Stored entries
━━━━

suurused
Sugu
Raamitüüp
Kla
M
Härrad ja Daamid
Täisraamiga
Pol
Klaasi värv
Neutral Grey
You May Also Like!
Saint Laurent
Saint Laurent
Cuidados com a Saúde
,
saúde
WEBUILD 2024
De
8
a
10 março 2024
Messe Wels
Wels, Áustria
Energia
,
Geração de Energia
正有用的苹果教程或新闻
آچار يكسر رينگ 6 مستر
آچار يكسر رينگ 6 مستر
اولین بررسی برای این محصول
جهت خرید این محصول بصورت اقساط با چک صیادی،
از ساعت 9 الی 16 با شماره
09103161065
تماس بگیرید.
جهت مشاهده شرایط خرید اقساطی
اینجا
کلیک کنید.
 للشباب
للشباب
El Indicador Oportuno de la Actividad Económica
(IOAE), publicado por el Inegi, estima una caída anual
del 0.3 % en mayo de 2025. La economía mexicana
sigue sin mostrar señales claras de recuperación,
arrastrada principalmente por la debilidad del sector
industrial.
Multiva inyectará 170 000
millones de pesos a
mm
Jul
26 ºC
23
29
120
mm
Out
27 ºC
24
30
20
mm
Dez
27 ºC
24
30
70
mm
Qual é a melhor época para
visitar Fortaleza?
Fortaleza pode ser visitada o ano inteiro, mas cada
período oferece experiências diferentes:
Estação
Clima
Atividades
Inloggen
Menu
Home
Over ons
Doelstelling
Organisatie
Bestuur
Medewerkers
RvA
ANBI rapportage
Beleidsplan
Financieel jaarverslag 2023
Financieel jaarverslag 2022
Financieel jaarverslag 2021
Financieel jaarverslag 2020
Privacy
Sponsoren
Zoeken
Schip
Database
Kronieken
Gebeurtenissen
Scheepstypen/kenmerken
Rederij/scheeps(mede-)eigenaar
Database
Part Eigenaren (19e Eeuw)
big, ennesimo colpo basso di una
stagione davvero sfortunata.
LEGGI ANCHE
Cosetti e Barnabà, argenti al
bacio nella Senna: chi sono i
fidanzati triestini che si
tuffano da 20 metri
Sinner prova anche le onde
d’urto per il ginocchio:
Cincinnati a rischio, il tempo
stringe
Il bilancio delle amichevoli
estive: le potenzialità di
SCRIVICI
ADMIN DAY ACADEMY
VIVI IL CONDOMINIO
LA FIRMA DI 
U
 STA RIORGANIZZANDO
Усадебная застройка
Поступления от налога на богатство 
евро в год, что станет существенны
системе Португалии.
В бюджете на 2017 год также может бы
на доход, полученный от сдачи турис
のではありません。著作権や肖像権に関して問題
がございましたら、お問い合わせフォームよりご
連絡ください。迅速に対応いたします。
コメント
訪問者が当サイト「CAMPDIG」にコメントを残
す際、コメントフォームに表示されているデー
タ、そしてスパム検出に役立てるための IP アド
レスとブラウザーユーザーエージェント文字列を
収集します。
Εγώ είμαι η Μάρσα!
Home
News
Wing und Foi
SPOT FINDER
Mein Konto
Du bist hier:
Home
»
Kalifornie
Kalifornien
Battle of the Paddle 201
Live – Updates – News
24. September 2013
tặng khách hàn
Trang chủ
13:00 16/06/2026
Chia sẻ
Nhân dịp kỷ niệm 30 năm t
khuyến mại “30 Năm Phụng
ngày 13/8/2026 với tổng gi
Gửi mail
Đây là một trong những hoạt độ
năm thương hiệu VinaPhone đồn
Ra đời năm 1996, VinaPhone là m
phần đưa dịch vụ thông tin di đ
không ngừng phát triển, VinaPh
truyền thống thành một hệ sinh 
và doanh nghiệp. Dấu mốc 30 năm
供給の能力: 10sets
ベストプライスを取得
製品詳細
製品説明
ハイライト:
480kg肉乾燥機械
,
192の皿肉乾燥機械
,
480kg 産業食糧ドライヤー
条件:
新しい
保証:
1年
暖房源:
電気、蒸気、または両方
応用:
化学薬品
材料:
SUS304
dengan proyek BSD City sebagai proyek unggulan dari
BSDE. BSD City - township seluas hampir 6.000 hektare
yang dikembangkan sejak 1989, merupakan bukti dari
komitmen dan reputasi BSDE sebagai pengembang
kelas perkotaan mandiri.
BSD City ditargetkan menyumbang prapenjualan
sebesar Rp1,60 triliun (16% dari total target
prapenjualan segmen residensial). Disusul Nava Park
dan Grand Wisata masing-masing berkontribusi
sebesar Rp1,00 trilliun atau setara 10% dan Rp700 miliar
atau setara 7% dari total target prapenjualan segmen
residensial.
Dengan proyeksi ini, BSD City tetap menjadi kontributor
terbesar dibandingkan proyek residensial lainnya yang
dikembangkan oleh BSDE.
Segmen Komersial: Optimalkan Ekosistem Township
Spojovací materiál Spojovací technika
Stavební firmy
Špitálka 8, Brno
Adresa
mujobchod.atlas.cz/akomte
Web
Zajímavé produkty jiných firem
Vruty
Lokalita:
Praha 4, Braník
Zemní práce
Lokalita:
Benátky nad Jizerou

━━━━

WORK REQUEST: All records are to be restated exactly, from the first line to the last line.

EXPECTED ANSWER:
suurused
Sugu
Raamitüüp
Kla
M
Härrad ja Daamid
Täisraamiga
Pol
Klaasi värv
Neutral Grey
You May Also Like!
Saint Laurent
Saint Laurent
Cuidados com a Saúde
,
saúde
WEBUILD 2024
De
8
a
10 março 2024
Messe Wels
Wels, Áustria
Energia
,
Geração de Energia
正有用的苹果教程或新闻
آچار يكسر رينگ 6 مستر
آچار يكسر رينگ 6 مستر
اولین بررسی برای این محصول
جهت خرید این محصول بصورت اقساط با چک صیادی،
از ساعت 9 الی 16 با شماره
09103161065
تماس بگیرید.
جهت مشاهده شرایط خرید اقساطی
اینجا
کلیک کنید.
 للشباب
للشباب
El Indicador Oportuno de la Actividad Económica
(IOAE), publicado por el Inegi, estima una caída anual
del 0.3 % en mayo de 2025. La economía mexicana
sigue sin mostrar señales claras de recuperación,
arrastrada principalmente por la debilidad del sector
industrial.
Multiva inyectará 170 000
millones de pesos a
mm
Jul
26 ºC
23
29
120
mm
Out
27 ºC
24
30
20
mm
Dez
27 ºC
24
30
70
mm
Qual é a melhor época para
visitar Fortaleza?
Fortaleza pode ser visitada o ano inteiro, mas cada
período oferece experiências diferentes:
Estação
Clima
Atividades
Inloggen
Menu
Home
Over ons
Doelstelling
Organisatie
Bestuur
Medewerkers
RvA
ANBI rapportage
Beleidsplan
Financieel jaarverslag 2023
Financieel jaarverslag 2022
Financieel jaarverslag 2021
Financieel jaarverslag 2020
Privacy
Sponsoren
Zoeken
Schip
Database
Kronieken
Gebeurtenissen
Scheepstypen/kenmerken
Rederij/scheeps(mede-)eigenaar
Database
Part Eigenaren (19e Eeuw)
big, ennesimo colpo basso di una
stagione davvero sfortunata.
LEGGI ANCHE
Cosetti e Barnabà, argenti al
bacio nella Senna: chi sono i
fidanzati triestini che si
tuffano da 20 metri
Sinner prova anche le onde
d’urto per il ginocchio:
Cincinnati a rischio, il tempo
stringe
Il bilancio delle amichevoli
estive: le potenzialità di
SCRIVICI
ADMIN DAY ACADEMY
VIVI IL CONDOMINIO
LA FIRMA DI 
U
 STA RIORGANIZZANDO
Усадебная застройка
Поступления от налога на богатство 
евро в год, что станет существенны
системе Португалии.
В бюджете на 2017 год также может бы
на доход, полученный от сдачи турис
のではありません。著作権や肖像権に関して問題
がございましたら、お問い合わせフォームよりご
連絡ください。迅速に対応いたします。
コメント
訪問者が当サイト「CAMPDIG」にコメントを残
す際、コメントフォームに表示されているデー
タ、そしてスパム検出に役立てるための IP アド
レスとブラウザーユーザーエージェント文字列を
収集します。
Εγώ είμαι η Μάρσα!
Home
News
Wing und Foi
SPOT FINDER
Mein Konto
Du bist hier:
Home
»
Kalifornie
Kalifornien
Battle of the Paddle 201
Live – Updates – News
24. September 2013
tặng khách hàn
Trang chủ
13:00 16/06/2026
Chia sẻ
Nhân dịp kỷ niệm 30 năm t
khuyến mại “30 Năm Phụng
ngày 13/8/2026 với tổng gi
Gửi mail
Đây là một trong những hoạt độ
năm thương hiệu VinaPhone đồn
Ra đời năm 1996, VinaPhone là m
phần đưa dịch vụ thông tin di đ
không ngừng phát triển, VinaPh
truyền thống thành một hệ sinh 
và doanh nghiệp. Dấu mốc 30 năm
供給の能力: 10sets
ベストプライスを取得
製品詳細
製品説明
ハイライト:
480kg肉乾燥機械
,
192の皿肉乾燥機械
,
480kg 産業食糧ドライヤー
条件:
新しい
保証:
1年
暖房源:
電気、蒸気、または両方
応用:
化学薬品
材料:
SUS304
dengan proyek BSD City sebagai proyek unggulan dari
BSDE. BSD City - township seluas hampir 6.000 hektare
yang dikembangkan sejak 1989, merupakan bukti dari
komitmen dan reputasi BSDE sebagai pengembang
kelas perkotaan mandiri.
BSD City ditargetkan menyumbang prapenjualan
sebesar Rp1,60 triliun (16% dari total target
prapenjualan segmen residensial). Disusul Nava Park
dan Grand Wisata masing-masing berkontribusi
sebesar Rp1,00 trilliun atau setara 10% dan Rp700 miliar
atau setara 7% dari total target prapenjualan segmen
residensial.
Dengan proyeksi ini, BSD City tetap menjadi kontributor
terbesar dibandingkan proyek residensial lainnya yang
dikembangkan oleh BSDE.
Segmen Komersial: Optimalkan Ekosistem Township
Spojovací materiál Spojovací technika
Stavební firmy
Špitálka 8, Brno
Adresa
mujobchod.atlas.cz/akomte
Web
Zajímavé produkty jiných firem
Vruty
Lokalita:
Praha 4, Braník
Zemní práce
Lokalita:
Benátky nad Jizerou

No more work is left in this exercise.